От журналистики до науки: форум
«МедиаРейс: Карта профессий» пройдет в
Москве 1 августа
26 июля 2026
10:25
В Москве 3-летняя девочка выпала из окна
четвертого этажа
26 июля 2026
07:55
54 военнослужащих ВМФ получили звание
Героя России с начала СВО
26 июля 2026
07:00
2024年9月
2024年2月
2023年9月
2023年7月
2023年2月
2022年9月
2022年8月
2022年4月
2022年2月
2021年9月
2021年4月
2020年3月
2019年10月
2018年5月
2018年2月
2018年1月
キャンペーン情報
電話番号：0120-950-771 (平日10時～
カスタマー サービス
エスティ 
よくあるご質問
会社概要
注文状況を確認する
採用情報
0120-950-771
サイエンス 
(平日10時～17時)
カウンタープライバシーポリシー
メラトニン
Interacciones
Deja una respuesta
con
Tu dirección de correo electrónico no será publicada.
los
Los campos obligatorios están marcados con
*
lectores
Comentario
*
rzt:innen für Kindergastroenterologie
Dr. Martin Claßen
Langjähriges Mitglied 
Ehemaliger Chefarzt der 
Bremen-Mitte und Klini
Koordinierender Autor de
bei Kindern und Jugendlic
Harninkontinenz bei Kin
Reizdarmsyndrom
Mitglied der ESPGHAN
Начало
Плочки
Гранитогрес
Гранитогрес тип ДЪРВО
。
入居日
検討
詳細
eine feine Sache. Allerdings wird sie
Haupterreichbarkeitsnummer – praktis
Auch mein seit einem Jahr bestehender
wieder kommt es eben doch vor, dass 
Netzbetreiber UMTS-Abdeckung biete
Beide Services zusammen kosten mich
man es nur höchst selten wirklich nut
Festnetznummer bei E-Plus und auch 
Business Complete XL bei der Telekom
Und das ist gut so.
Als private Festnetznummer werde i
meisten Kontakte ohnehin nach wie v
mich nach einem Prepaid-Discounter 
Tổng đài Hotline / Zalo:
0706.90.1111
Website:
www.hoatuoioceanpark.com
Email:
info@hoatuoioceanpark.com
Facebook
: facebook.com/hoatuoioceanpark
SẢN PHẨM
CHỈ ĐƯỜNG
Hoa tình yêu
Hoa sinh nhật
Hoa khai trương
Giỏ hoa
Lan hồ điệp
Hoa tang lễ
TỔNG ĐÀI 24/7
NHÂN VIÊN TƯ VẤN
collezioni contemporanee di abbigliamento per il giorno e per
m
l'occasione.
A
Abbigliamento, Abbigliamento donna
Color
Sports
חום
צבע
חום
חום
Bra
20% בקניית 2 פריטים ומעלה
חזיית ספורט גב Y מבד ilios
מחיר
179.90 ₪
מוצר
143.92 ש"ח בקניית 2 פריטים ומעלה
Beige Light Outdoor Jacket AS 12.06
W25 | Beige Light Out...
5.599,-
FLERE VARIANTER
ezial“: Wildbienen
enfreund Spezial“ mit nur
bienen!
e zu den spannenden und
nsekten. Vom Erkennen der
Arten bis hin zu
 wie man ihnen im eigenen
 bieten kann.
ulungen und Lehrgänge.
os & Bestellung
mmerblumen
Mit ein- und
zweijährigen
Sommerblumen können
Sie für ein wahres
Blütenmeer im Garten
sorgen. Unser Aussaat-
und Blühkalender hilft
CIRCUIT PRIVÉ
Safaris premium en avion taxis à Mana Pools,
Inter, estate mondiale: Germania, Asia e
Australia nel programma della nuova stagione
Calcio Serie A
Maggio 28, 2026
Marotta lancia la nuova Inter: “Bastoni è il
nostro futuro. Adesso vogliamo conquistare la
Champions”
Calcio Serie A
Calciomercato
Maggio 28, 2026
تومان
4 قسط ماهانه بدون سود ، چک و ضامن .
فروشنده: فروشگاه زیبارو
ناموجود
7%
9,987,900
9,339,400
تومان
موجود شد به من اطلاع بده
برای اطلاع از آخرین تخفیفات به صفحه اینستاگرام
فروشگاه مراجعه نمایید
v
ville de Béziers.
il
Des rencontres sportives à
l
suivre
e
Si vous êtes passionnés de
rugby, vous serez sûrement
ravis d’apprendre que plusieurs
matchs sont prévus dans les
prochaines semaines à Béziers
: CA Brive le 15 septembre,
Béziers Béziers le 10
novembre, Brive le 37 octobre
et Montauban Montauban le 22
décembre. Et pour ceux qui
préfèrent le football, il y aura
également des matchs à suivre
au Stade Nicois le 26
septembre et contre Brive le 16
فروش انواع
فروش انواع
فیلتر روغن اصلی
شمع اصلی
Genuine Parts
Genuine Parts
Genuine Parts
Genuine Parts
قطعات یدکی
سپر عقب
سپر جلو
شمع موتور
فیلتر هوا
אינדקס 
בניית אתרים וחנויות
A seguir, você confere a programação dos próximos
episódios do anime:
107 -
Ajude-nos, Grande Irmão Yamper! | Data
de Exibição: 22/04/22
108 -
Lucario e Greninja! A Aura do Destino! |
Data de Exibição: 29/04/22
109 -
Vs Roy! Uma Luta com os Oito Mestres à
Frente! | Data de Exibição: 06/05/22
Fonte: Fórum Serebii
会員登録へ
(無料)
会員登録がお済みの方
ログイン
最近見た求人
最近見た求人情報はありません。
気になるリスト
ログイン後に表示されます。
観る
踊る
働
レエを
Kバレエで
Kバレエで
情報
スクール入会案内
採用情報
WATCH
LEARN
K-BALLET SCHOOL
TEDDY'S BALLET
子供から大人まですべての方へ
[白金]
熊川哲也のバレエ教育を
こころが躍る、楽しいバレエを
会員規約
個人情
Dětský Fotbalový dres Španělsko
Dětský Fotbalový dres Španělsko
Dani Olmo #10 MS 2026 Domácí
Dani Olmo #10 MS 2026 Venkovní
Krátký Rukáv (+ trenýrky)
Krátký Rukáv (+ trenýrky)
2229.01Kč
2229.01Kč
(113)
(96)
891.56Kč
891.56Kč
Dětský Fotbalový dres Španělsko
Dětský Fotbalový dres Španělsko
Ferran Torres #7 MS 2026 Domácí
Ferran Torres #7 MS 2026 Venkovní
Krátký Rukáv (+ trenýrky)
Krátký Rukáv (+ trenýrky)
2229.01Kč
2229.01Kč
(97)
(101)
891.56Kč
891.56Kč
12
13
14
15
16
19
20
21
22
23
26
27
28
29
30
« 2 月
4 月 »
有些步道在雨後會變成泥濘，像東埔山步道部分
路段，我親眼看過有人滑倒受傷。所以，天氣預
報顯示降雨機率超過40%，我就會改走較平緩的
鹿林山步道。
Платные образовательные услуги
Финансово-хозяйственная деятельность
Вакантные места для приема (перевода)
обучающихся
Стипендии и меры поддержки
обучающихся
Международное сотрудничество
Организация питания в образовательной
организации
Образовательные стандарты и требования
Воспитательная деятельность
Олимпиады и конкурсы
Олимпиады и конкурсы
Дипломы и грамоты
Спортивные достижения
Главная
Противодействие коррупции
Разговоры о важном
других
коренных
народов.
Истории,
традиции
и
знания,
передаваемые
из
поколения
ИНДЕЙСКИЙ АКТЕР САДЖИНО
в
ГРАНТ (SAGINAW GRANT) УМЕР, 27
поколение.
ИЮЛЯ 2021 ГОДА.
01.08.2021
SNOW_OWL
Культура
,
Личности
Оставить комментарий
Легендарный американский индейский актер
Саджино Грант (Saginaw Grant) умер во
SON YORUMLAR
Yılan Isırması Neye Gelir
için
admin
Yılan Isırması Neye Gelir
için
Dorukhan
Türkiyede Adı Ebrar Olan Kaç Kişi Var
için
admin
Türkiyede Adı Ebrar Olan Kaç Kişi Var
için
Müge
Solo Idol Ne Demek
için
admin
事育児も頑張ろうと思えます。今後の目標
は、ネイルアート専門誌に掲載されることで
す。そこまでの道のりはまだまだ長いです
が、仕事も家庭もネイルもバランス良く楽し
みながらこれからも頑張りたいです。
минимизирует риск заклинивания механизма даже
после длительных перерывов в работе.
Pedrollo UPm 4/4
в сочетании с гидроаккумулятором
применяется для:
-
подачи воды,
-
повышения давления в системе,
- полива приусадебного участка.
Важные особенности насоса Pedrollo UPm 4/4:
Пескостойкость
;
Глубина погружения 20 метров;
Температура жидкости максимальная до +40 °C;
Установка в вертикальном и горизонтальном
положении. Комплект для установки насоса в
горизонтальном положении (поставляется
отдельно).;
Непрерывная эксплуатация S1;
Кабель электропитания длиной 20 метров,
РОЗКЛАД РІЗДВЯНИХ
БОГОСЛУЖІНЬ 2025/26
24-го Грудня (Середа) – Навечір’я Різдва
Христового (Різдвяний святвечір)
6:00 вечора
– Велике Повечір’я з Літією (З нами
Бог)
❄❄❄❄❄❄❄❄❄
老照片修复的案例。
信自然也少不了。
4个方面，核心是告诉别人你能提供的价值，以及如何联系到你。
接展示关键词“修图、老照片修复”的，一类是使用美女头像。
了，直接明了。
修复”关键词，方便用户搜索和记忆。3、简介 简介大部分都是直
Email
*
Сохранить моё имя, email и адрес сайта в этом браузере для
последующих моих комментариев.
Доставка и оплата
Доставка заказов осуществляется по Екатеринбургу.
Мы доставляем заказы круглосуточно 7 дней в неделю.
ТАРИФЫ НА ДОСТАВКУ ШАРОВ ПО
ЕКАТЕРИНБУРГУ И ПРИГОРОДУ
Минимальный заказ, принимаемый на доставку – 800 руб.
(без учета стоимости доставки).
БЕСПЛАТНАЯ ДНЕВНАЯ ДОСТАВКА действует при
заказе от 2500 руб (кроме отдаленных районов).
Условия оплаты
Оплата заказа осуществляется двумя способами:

===============

## Requirement
The task calls for all lines in the entries that hold "Data".

## Completed exercise
Ajude-nos, Grande Irmão Yamper! | Data
Data de Exibição: 29/04/22
Frente! | Data de Exibição: 06/05/22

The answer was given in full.